| TASK STATEMENT |
Produce a verbatim copy of the data below that contains no pictures.
== GIVEN INFORMATION ==
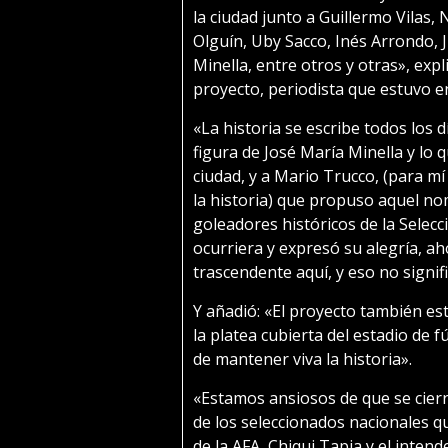
la ciudad junto a Guillermo Vilas, 
Olguín, Uby Sacco, Inés Arrondo, J
Minella, entre otros y otras», expl
proyecto, periodista que estuvo e
«La historia se escribe todos los 
figura de José María Minella y lo q
ciudad, y a Mario Trucco, (para mí
la historia) que propuso aquel no
goleadores históricos de la Selecc
ocurriera y expresó su alegría, ah
trascendente aquí, y eso no signif
Y añadió: «El proyecto también es
la platea cubierta del estadio de 
de mantener viva la historia».
«Estamos ansiosos de que se cierre
de los seleccionados nacionales q
de la AFA, Chiqui Tapia y el intend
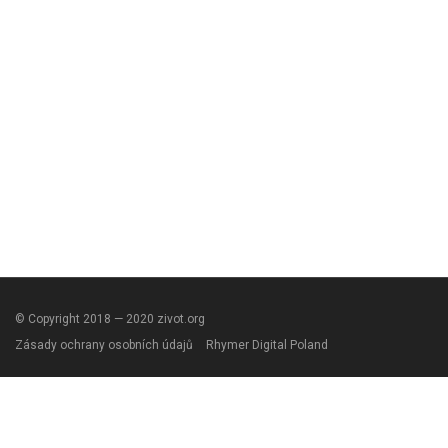
© Copyright 2018 — 2020 zivot.org
Zásady ochrany osobních údajů
Rhymer Digital Poland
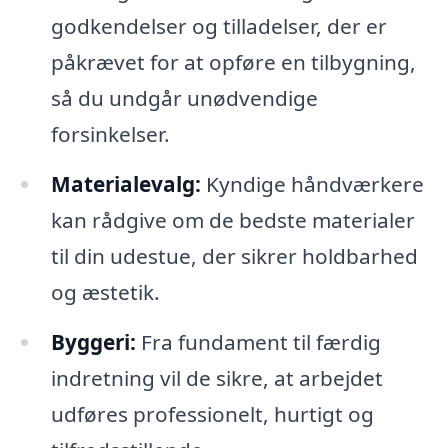
godkendelser og tilladelser, der er
påkrævet for at opføre en tilbygning,
så du undgår unødvendige
forsinkelser.
Materialevalg:
Kyndige håndværkere
kan rådgive om de bedste materialer
til din udestue, der sikrer holdbarhed
og æstetik.
Byggeri:
Fra fundament til færdig
indretning vil de sikre, at arbejdet
udføres professionelt, hurtigt og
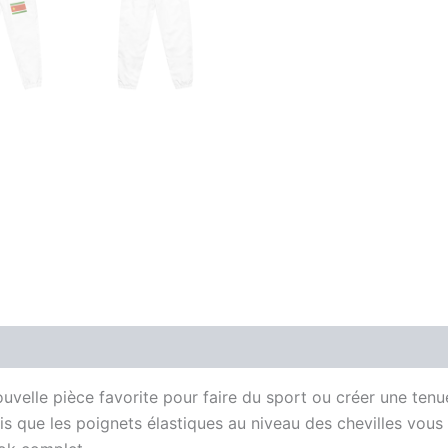
Avis (0)
Size Chart
elle pièce favorite pour faire du sport ou créer une tenue s
dis que les poignets élastiques au niveau des chevilles vou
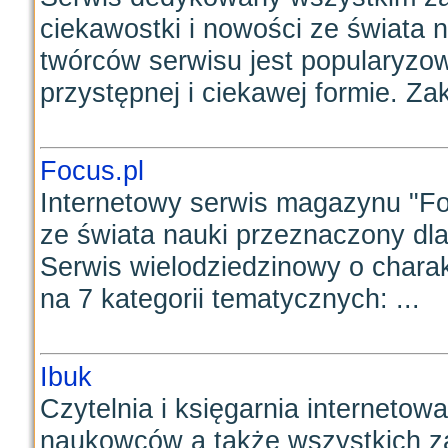
ciekawostki i nowości ze świata 
twórców serwisu jest popularyzow
przystępnej i ciekawej formie. Zak
Focus.pl
Internetowy serwis magazynu "Fo
ze świata nauki przeznaczony dl
Serwis wielodziedzinowy o chara
na 7 kategorii tematycznych: ...
Ibuk
Czytelnia i księgarnia interneto
naukowców a także wszystkich z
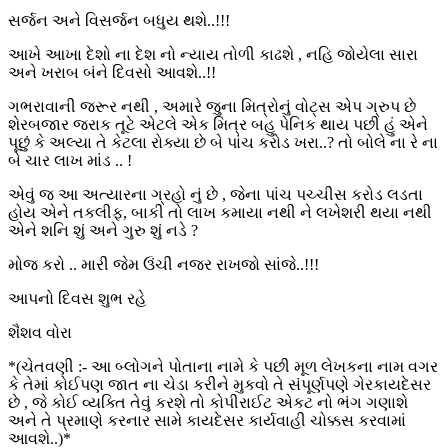
સર્જન અને વિસર્જન બધુય થશે..!!!
આખે આખા દેશો ના દેશ નો ન્યાય તોળી કાઢશે , નહિ જોયેલા સારા
અને ખરાબ બંને દિવસો આવશે..!!
ગભરાવાની જરૂર નથી , અમારે જુના મિત્રોનું વોટ્સ એપ ગ્રુપ છે
શેરબજાર જરાક તૂટે એટલે એક મિત્ર બહુ પેનિક થાય પછી હું એને
પૂછું કે અલ્યા તે કેટલા રોક્યા છે બે પાંચ કરોડ ખરા..? તો બોલે ના રે ના
બે ચાર લાખ માંડ .. !
એવું જ આ અત્યારના ગ્રહો નું છે , જેના પાંચ પચ્ચીસ કરોડ લડતા
હોય એને તકલીફ, બાકી તો લાખ કમાયા નથી ને લખેશરી થયા નથી
એને શનિ શું અને ગુરુ શું નડે ?
મોજ કરો .. મારી જેમ ઉંચી નજર રાખજો સાંજે..!!!
આપનો દિવસ શુભ રહે
શૈશવ વોરા
*(ચેતવણી :- આ બ્લોગને પોતાના નામે કે પછી મૂળ લેખકના નામ વગર
કે તેમાં કોઈપણ જાત ના ચેડા કરીને મુકવો તે સંપૂર્ણપણે ગેરકાયદેસર
છે , જે કોઈ વ્યક્તિ તેવું કરશે તો કોપીરાઈટ એકટ નો ભંગ ગણાશે
અને તે પ્રમાણે કરનાર સામે કાયદેસર કાર્યવાહી ચોક્કસ કરવામાં
આવશે..)*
===
| EXERCISE ANSWER |
la ciudad junto a Guillermo Vilas, 
Olguín, Uby Sacco, Inés Arrondo, J
Minella, entre otros y otras», expl
proyecto, periodista que estuvo e
«La historia se escribe todos los 
figura de José María Minella y lo q
ciudad, y a Mario Trucco, (para mí
la historia) que propuso aquel no
goleadores históricos de la Selecc
ocurriera y expresó su alegría, ah
trascendente aquí, y eso no signif
Y añadió: «El proyecto también es
la platea cubierta del estadio de 
de mantener viva la historia».
«Estamos ansiosos de que se cierre
de los seleccionados nacionales q
de la AFA, Chiqui Tapia y el intend
© Copyright 2018 — 2020 zivot.org
Zásady ochrany osobních údajů
Rhymer Digital Poland
godkendelser og tilladelser, der er
påkrævet for at opføre en tilbygning,
så du undgår unødvendige
forsinkelser.
Materialevalg:
Kyndige håndværkere
kan rådgive om de bedste materialer
til din udestue, der sikrer holdbarhed
og æstetik.
Byggeri:
Fra fundament til færdig
indretning vil de sikre, at arbejdet
udføres professionelt, hurtigt og
Avis (0)
Size Chart
elle pièce favorite pour faire du sport ou créer une tenue s
dis que les poignets élastiques au niveau des chevilles vou
ciekawostki i nowości ze świata 
twórców serwisu jest popularyzow
przystępnej i ciekawej formie. Zak
Focus.pl
Internetowy serwis magazynu "Fo
ze świata nauki przeznaczony dl
Serwis wielodziedzinowy o chara
na 7 kategorii tematycznych: ...
Ibuk
Czytelnia i księgarnia interneto
naukowców a także wszystkich z
સર્જન અને વિસર્જન બધુય થશે..!!!
આખે આખા દેશો ના દેશ નો ન્યાય તોળી કાઢશે , નહિ જોયેલા સારા
અને ખરાબ બંને દિવસો આવશે..!!
ગભરાવાની જરૂર નથી , અમારે જુના મિત્રોનું વોટ્સ એપ ગ્રુપ છે
શેરબજાર જરાક તૂટે એટલે એક મિત્ર બહુ પેનિક થાય પછી હું એને
પૂછું કે અલ્યા તે કેટલા રોક્યા છે બે પાંચ કરોડ ખરા..? તો બોલે ના રે ના
બે ચાર લાખ માંડ .. !
એવું જ આ અત્યારના ગ્રહો નું છે , જેના પાંચ પચ્ચીસ કરોડ લડતા
હોય એને તકલીફ, બાકી તો લાખ કમાયા નથી ને લખેશરી થયા નથી
એને શનિ શું અને ગુરુ શું નડે ?
મોજ કરો .. મારી જેમ ઉંચી નજર રાખજો સાંજે..!!!
આપનો દિવસ શુભ રહે
શૈશવ વોરા
*(ચેતવણી :- આ બ્લોગને પોતાના નામે કે પછી મૂળ લેખકના નામ વગર
કે તેમાં કોઈપણ જાત ના ચેડા કરીને મુકવો તે સંપૂર્ણપણે ગેરકાયદેસર
છે , જે કોઈ વ્યક્તિ તેવું કરશે તો કોપીરાઈટ એકટ નો ભંગ ગણાશે
અને તે પ્રમાણે કરનાર સામે કાયદેસર કાર્યવાહી ચોક્કસ કરવામાં
આવશે..)*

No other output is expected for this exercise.